Odnośnik do komentarza
Udostępnij na innych stronach

Co do Bryanta to ja mocno obawiam się tego achillesa, znacznie bardziej niż kontuzjowanego kolana. A co do wypowiedzi, że to jego ostatni kontrakt to myślę, że zależy to od ilości punktów, jakie zdobędzie w dwóch najbliższych sezonach. jeśli będzie to coś w okolicach 4000 to na bank będzie grał dalej, niezależnie od tego, co zbuduje Kupchak. Natomiast jeśli dopadnie go w najbliższym sezonie kontuzja, bądź będzie grał słabo to już za rok wyląduje na emeryturze. I teraz pytanie, Kobe kończy po kolejnym sezonie, jak wówczas wygląda jego drugi rok kontraktu pod względem salary? To się wlicza czy nie?

Odnośnik do komentarza
Udostępnij na innych stronach

To czyste gdybanie, bo biorąc pod uwagę jego stosunek do pracy to bardzo możliwe, że ta kontuzja, a co za tym idzie długi odpoczynek wyjdą mu na dobre. Pod względem sportowym ciągle może dać Lakers tyle ile żaden inny SG w lidze. Co innego kontrakt, to nie jest 2008 rok...
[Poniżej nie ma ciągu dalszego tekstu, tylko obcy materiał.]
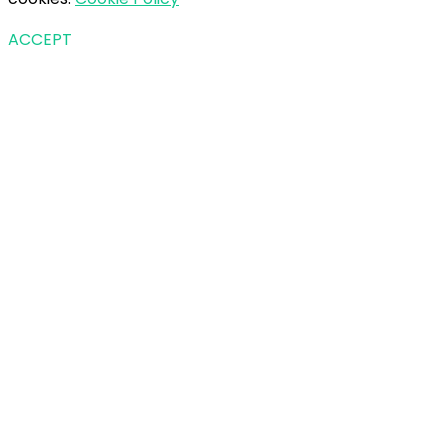
ACCEPT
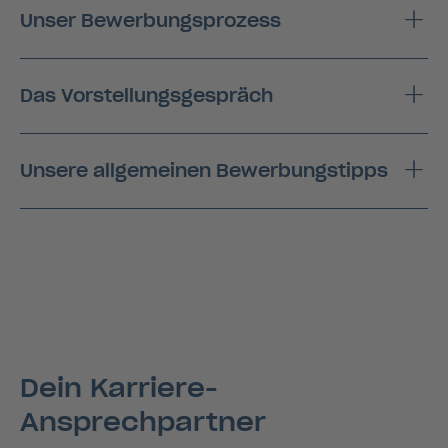
Unser Bewerbungsprozess
Das Vorstellungsgespräch
Unsere allgemeinen Bewerbungstipps
Dein Karriere-
Ansprechpartner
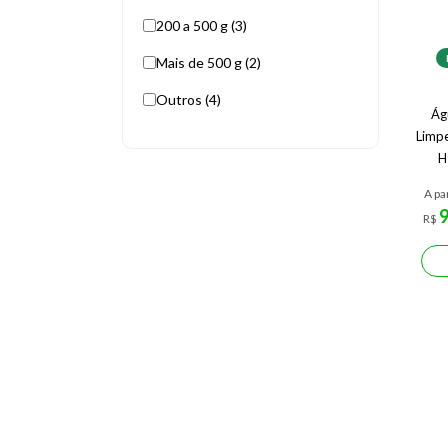
200 a 500 g (3)
Mais de 500 g (2)
Outros (4)
Ág
Limp
H
A pa
R$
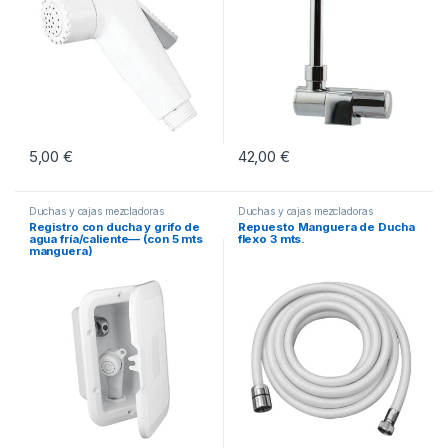
5,00
€
42,00
€
Duchas y cajas mezcladoras
Duchas y cajas mezcladoras
Registro con ducha y grifo de
Repuesto Manguera de Ducha
agua fría/caliente— (con 5 mts
flexo 3 mts.
manguera)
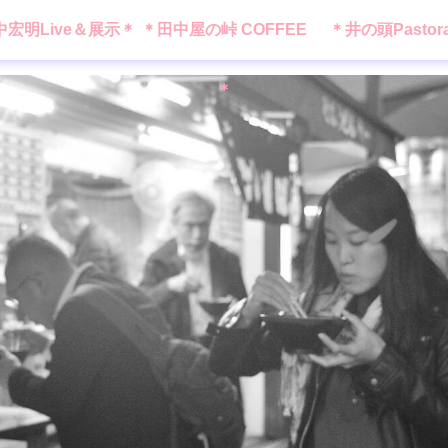
中宏明Live＆展示＊
＊田中屋の峠 COFFEE
＊井の頭Pastor
＊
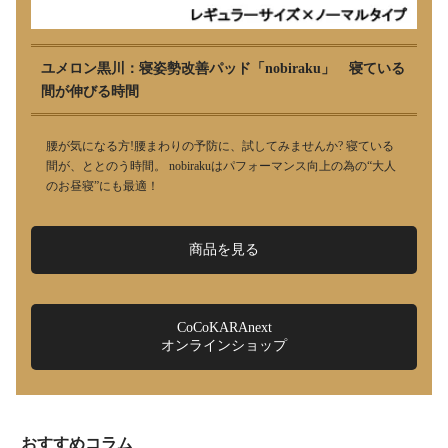
ユメロン黒川：寝姿勢改善パッド「nobiraku」 寝ている
間が伸びる時間
腰が気になる方!腰まわりの予防に、試してみませんか? 寝ている
間が、ととのう時間。 nobirakuはパフォーマンス向上の為の“大人
のお昼寝”にも最適！
商品を見る
CoCoKARAnext
オンラインショップ
おすすめコラム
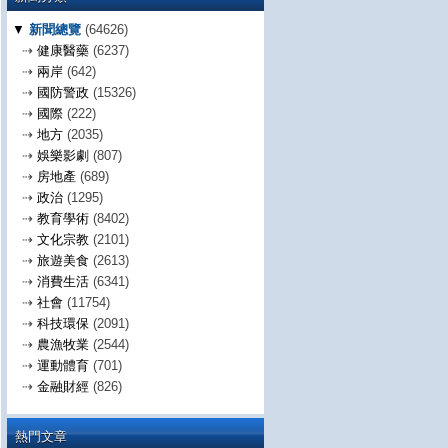
▼
新聞總覽
(64626)
⇢
健康醫藥
(6237)
⇢
兩岸
(642)
⇢
國防警政
(15326)
⇢
國際
(222)
⇢
地方
(2035)
⇢
娛樂影劇
(807)
⇢
房地產
(689)
⇢
政治
(1295)
⇢
教育學術
(8402)
⇢
文化宗教
(2101)
⇢
旅遊美食
(2613)
⇢
消費生活
(6341)
⇢
社會
(11754)
⇢
科技環保
(2091)
⇢
農漁牧業
(2544)
⇢
運動體育
(701)
⇢
金融財經
(826)
熱門文章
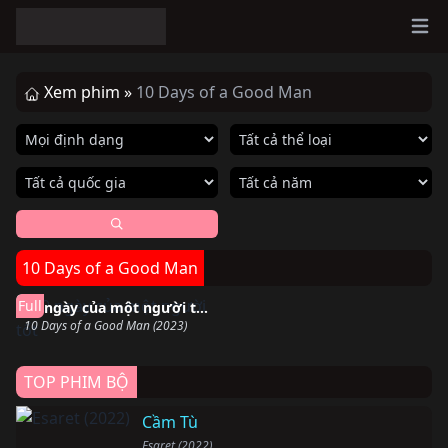
Ope
Xem phim »
10 Days of a Good Man
10 Days of a Good Man
Hoàn thành
Full
10 ngày của một người tốt
10 Days of a Good Man (2023)
TOP PHIM BỘ
Cầm Tù
Esaret (2022)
To achilles, a nie jakaś zwykła kontuzja, dzięki której może odpocząć, naładować baterie i wrócić bez śladu po niej. 

 

Kto wrócił mocny po takiej kontuzji? Wilkins? Jedynie co może pocieszać i dawać moim zdaniem nadzieje na mocny powrót, to work ethic i wrodzone zawzięcie Bryanta. 

Odnośnik do komentarza
Udostępnij na innych stronach

Co do Bryanta to ja mocno obawiam się tego achillesa, znacznie bardziej niż kontuzjowanego kolana. A co do wypowiedzi, że to jego ostatni kontrakt to myślę, że zależy to od ilości punktów, jakie zdobędzie w dwóch najbliższych sezonach. jeśli będzie to coś w okolicach 4000 to na bank będzie grał dalej, niezależnie od tego, co zbuduje Kupchak. Natomiast jeśli dopadnie go w najbliższym sezonie kontuzja, bądź będzie grał słabo to już za rok wyląduje na emeryturze. I teraz pytanie, Kobe kończy po kolejnym sezonie, jak wówczas wygląda jego drugi rok kontraktu pod względem salary? To się wlicza czy nie?

 

zależy ile zagra w najbliższym sezonie... na razie bym odstawił dywagacje na temat czy się skontuzjuje i zaliczy career ending...

 

zobaczmy w jakiej formie wróci a potem wrócimy do tematu..

 

ja w PO nie wierzę bo nikt poza Grizz bez Zacha z obecnej PO #8 na Zachodzie się nie zapowiada na totalny falldown a pamiętajmy o Denver gdzie wraca Gallo i suns z pickami dającymi lepszą rotację

 

czy Lakers to pólka Jazz i Kings wspartymi draftem ? możliwe 

Odnośnik do komentarza
Udostępnij na innych stronach

Nie oszukujmy się, Lakers są w c***owej sytuacji i nie ma tu co gadać o jakichś cudach jakim wtedy był transfer Gasola, bo w tym momencie to mamy pod kontraktami Kobego, Nasha i Sacre więc nic nie można zrobić. Więcej będziemy wiedzieć po offseason, ale to offseason raczej będzie na przeczekanie i nie będzie pakowania się w jakieś długie kontrakty. Będzie próba zlepienia jak najlepszego składu, który powalczy o PO, ale z zawodników, którzy zgodzą się na krótkie, najlepiej jednoroczne umowy. 

Odnośnik do komentarza
Udostępnij na innych stronach

Ciężko będzie zrobić skład na PO z jednorocznych umów bo takie umowy to podpisują goście, którzy nie wykorzystali swojej pierwszej szansy w NBA i teraz szukają miejsca gdzie mogliby spróbować jeszcze raz. Czy zespół złożony (jak się domyślam) głównie z gości na jednorocznych umowach może wejść do PO? Na to pytanie niech sobie każdy sam odpowie...

Odnośnik do komentarza
Udostępnij na innych stronach

Przed transferem Gasola mieliście prime Kobe i prime Odom oraz jakiś bilans na poziomie 60% win oraz Jaxa.

 

czyli lidera, który chciał odejść za wszelką cenę, przepłaconego underachievera wiecznie na trading blocku, 40-parę wygranych oraz Phila mającego za sobą dwie przegrane serie z D'Antonim pod rząd.

 

ty tego nie pamiętasz, ale nastroje były wtedy fatalne, a Lakers wydawali się organizacją pogrążoną w chaosie przejmującego klub Jima Bussa.

 

czyli mniej więcej tak jak teraz.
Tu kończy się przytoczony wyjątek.